Sandy Bottoms at Midnight

So 11:30 PM on New Year's Eve found us on the public beach in front of Sandy Bottoms Bar and Grill where the party was hitting on all eight cylinders. Who knows, there might well have been scrub jays partying with them but it was too dark to see. The jukebox thundered Lynyrd Skynyrd and the smell of Budweiser mixed with the salt spray in the air as we carried our kayaks to the beach. We launched into black surf on which glittered the light of the tiki torches and cigarettes glowing behind us.

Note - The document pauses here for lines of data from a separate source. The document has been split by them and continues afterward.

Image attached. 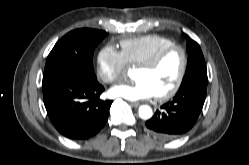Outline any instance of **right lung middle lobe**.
Here are the masks:
<instances>
[{"label":"right lung middle lobe","mask_w":249,"mask_h":165,"mask_svg":"<svg viewBox=\"0 0 249 165\" xmlns=\"http://www.w3.org/2000/svg\"><path fill=\"white\" fill-rule=\"evenodd\" d=\"M105 35V31L88 28L69 32L48 55L44 72L59 71L88 82H96L93 52Z\"/></svg>","instance_id":"obj_1"}]
</instances>
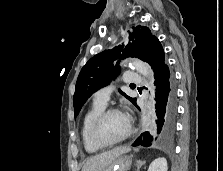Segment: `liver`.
<instances>
[{
  "label": "liver",
  "instance_id": "liver-1",
  "mask_svg": "<svg viewBox=\"0 0 223 171\" xmlns=\"http://www.w3.org/2000/svg\"><path fill=\"white\" fill-rule=\"evenodd\" d=\"M128 147H117L87 159L82 171H102L110 165L120 154L128 152Z\"/></svg>",
  "mask_w": 223,
  "mask_h": 171
}]
</instances>
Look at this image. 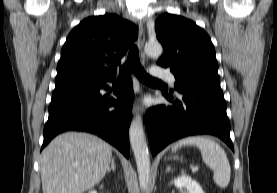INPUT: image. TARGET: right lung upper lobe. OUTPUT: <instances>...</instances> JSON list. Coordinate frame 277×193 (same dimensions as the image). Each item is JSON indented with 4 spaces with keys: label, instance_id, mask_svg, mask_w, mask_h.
Wrapping results in <instances>:
<instances>
[{
    "label": "right lung upper lobe",
    "instance_id": "obj_1",
    "mask_svg": "<svg viewBox=\"0 0 277 193\" xmlns=\"http://www.w3.org/2000/svg\"><path fill=\"white\" fill-rule=\"evenodd\" d=\"M137 37V27L116 14L84 19L70 32L62 47L55 88L114 79L122 56Z\"/></svg>",
    "mask_w": 277,
    "mask_h": 193
}]
</instances>
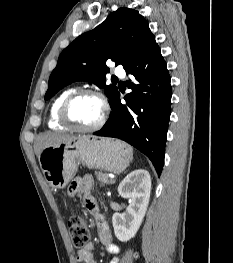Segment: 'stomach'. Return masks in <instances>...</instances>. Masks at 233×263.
<instances>
[{
	"instance_id": "obj_1",
	"label": "stomach",
	"mask_w": 233,
	"mask_h": 263,
	"mask_svg": "<svg viewBox=\"0 0 233 263\" xmlns=\"http://www.w3.org/2000/svg\"><path fill=\"white\" fill-rule=\"evenodd\" d=\"M132 160V152L120 140L80 135L44 148L39 163L47 183L63 189L75 176L79 164L90 169L123 172Z\"/></svg>"
}]
</instances>
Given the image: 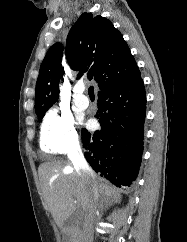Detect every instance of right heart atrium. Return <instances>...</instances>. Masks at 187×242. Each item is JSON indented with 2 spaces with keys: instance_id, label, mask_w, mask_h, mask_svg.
<instances>
[{
  "instance_id": "d8ad5b80",
  "label": "right heart atrium",
  "mask_w": 187,
  "mask_h": 242,
  "mask_svg": "<svg viewBox=\"0 0 187 242\" xmlns=\"http://www.w3.org/2000/svg\"><path fill=\"white\" fill-rule=\"evenodd\" d=\"M40 145L50 154H63L77 148L78 135L72 116L58 108L50 109L41 125Z\"/></svg>"
}]
</instances>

It was quite an experience paddling into waves we couldn't see. Once we were safely past the breakers, the view from the water was great. We could see three different sets of fireworks including a brief but intense fusillade on the beach right in front of us. At midnight I pulled a bottle of champagne from under my skirt and we rang in the new millenium in style. We didn't forget to pour a drink to Posiedon and he rewarded us with bioluminescent dinoflagellates. "Huh?" you say. These tiny little critters live in the sea eating God only knows what. The cool thing about them is that when you disturb them, say by paddling a kayak, they light up with a brief blue-green glow like miniature ocean-dwelling fireflies. It was like paddling through inky magic.

Scanned image of a champagne cork
Scanned image of a champagne cork
Scanned image of a champagne cork

We were glad to see that the onshore lights didn't go out at midnight, and equally glad that the crowd in Sandy Bottoms didn't break into Auld Lang Syne. Civilization was still intact! We headed back in, snapped a few pix on the beach and headed off to bed.